Tuesday, October 16, 2007

On the Social Psychology of Flash Mobbing

""Are you with the mob?" whispered one anxious first-timer,
only to be shushed with a knowing nod and wink,
followed by a nervous giggle."
-
Flash mobs: A new social phenomenon?
(Hewitt, 2003)

Preamble


I just had a call from Claire at The Canberra Times who was looking for a social psychologist to discuss flash mobbing. Apparently no other psychologists would talk with her - the topic was a bit too new/novel? (Isn't that what academics are for, at least in part - to respond to new phenomena? PS It turns out it isn't even that new - it's been around for 4 years!)

Claire said she was recording our conversation and, when prompted, indicated she could well quote from it. However, she refused my request to be shown any quoted text to be published so that I could authorise it. Apparently its normal journalistic practice not to check with sources before publishing from interviews. So I participated with some caution - the topic seemed reasonably benign and intrigued me. I was also in the middle of preparing social psychology lectures so had plenty of possibly related ideas floating around in my head. Claire also assured me that it didn't matter if I didn't know what flash mobbing was.

Anyway, after our chat, I twittered to learn more (Twitter is my new research tool), got some further helpful suggestions, and since I'd far rather quote myself than have someone else potentially misquote me, I figured I'd blog my initial thoughts on the social psychology of flash mobbing...

What is flash mobbing?

Imagine that you are in a public place when suddenly a large crowd turns up (seemingly spontaneously), performs some kind of out-of-the-ordinary behaviour, and then disappears... well you might just have witnessed flash mobbing!
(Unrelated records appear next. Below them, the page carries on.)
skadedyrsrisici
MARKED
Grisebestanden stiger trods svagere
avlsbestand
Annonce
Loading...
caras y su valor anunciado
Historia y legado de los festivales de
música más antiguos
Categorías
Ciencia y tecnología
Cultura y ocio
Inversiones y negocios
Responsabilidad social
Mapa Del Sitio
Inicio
Flash mobbing involves a temporary group of people getting together in a predetermined location to perform a brief action, and then dissipating. Just for kicks. Yup, that's the idea. Or as has been described by CNN, flash mobbing is where "jokers gather en masse at a moment's notice, perform an inane activity and then disperse quickly".
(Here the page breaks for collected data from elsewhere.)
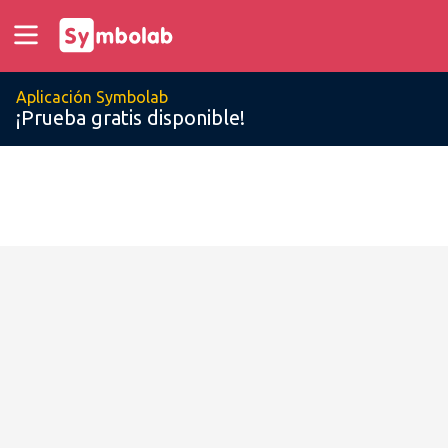
Aplicación Symbolab
¡Prueba gratis disponible!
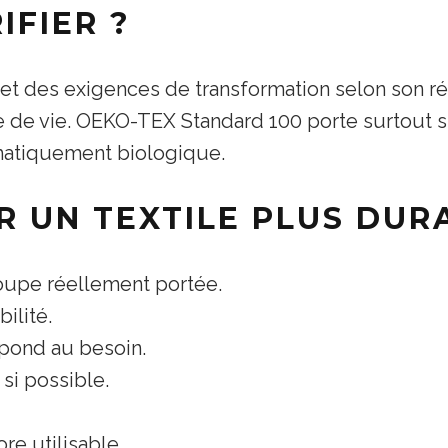
IFIER ?
t des exigences de transformation selon son ré
e de vie. OEKO-TEX Standard 100 porte surtout s
tomatiquement biologique.
 UN TEXTILE PLUS DUR
oupe réellement portée.
ilité.
épond au besoin.
 si possible.
re utilisable.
Inherent in these definitions it seems are at least the following criteria or characteristics:
  • relative spontaneity (i.e., rapidness of conception to action is valued)
  • parsimonius organisation (i.e., poetic simplicity is valued)
  • benigness (i.e., the event and its consequences are frivolous, fun, and quirky)
  • critical mass matters; size doesn't (i.e., any collection of people with a simple social contract can perform a flash mob)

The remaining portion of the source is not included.